*Exercise description*: Below, find the line containing "apply an annotation" and the line containing "(626) 351-1130"; reproduce exactly those two and every line between them, omitting pictures.

*Records shown*:
Segment Open

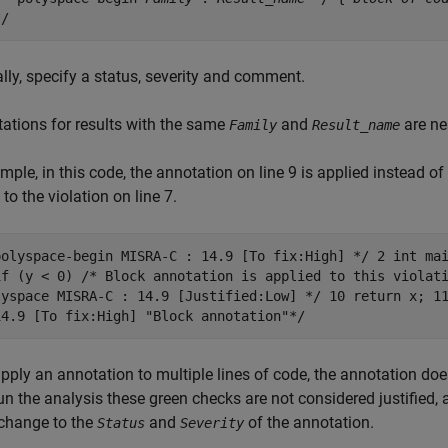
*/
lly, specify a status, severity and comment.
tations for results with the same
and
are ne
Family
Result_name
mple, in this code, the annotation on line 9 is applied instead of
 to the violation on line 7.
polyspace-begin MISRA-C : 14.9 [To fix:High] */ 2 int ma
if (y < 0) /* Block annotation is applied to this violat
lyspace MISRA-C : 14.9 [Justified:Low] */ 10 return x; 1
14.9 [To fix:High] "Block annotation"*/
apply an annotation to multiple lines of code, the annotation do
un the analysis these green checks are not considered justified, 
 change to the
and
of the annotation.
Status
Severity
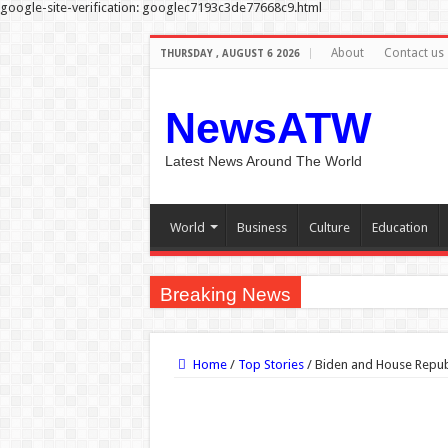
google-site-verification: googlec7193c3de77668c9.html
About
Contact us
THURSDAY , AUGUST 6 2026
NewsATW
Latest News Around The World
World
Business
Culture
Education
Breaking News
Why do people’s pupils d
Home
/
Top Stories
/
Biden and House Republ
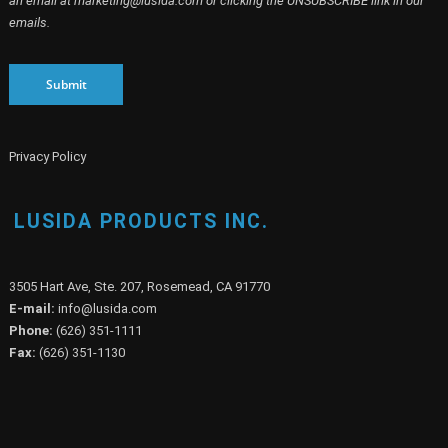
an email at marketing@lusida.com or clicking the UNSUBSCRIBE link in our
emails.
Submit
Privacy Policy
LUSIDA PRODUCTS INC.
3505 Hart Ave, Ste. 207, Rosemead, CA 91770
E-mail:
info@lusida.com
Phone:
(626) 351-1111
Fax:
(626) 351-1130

Segment Closed
Segment Open

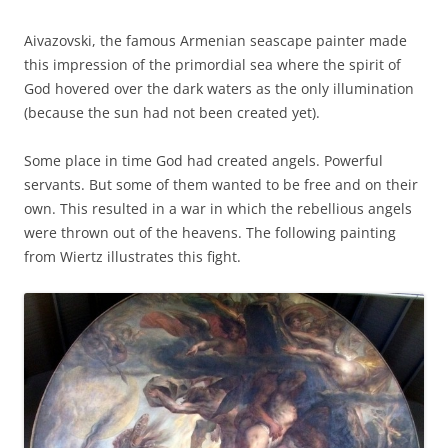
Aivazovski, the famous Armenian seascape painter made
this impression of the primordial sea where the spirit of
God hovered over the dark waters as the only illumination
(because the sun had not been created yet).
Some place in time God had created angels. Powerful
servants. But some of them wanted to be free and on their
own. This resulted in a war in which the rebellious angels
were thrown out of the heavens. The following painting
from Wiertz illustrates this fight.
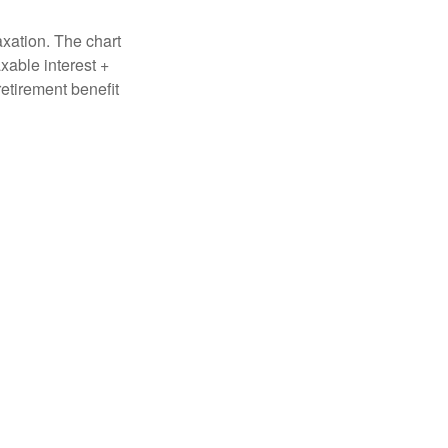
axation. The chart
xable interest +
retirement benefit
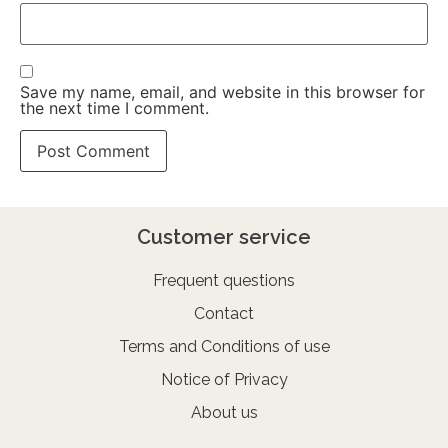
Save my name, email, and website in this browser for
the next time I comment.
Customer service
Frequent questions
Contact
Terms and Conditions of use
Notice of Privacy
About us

Segment Closed

*Worked solution*:
apply an annotation to multiple lines of code, the annotation do
un the analysis these green checks are not considered justified, 
 change to the
and
of the annotation.
Status
Severity
google-site-verification: googlec7193c3de77668c9.html
About
Contact us
THURSDAY , AUGUST 6 2026
NewsATW
Latest News Around The World
World
Business
Culture
Education
Breaking News
Why do people’s pupils d
Home
/
Top Stories
/
Biden and House Republ
an email at marketing@lusida.com or clicking the UNSUBSCRIBE link in our
emails.
Submit
Privacy Policy
LUSIDA PRODUCTS INC.
3505 Hart Ave, Ste. 207, Rosemead, CA 91770
E-mail:
info@lusida.com
Phone:
(626) 351-1111
Fax:
(626) 351-1130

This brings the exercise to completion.